## Task to carry out
From the records below, copy each line that has the word "they" in it.

- - -

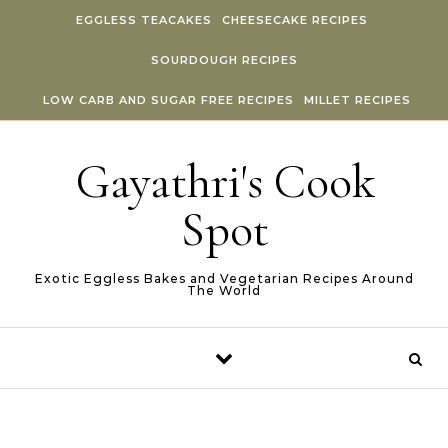
Skip to content
EGGLESS TEACAKES
CHEESECAKE RECIPES
SOURDOUGH RECIPES
LOW CARB AND SUGAR FREE RECIPES
MILLET RECIPES
Gayathri's Cook
Spot
Exotic Eggless Bakes and Vegetarian Recipes Around
The World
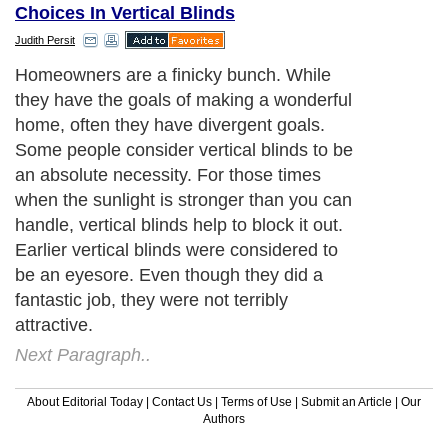
Choices In Vertical Blinds
Judith Persit
Homeowners are a finicky bunch. While
they have the goals of making a wonderful
home, often they have divergent goals.
Some people consider vertical blinds to be
an absolute necessity. For those times
when the sunlight is stronger than you can
handle, vertical blinds help to block it out.
Earlier vertical blinds were considered to
be an eyesore. Even though they did a
fantastic job, they were not terribly
attractive.
Next Paragraph..
About Editorial Today
|
Contact Us
|
Terms of Use
|
Submit an Article
|
Our
Authors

- - -

## Exercise answer
they have the goals of making a wonderful
home, often they have divergent goals.
be an eyesore. Even though they did a
fantastic job, they were not terribly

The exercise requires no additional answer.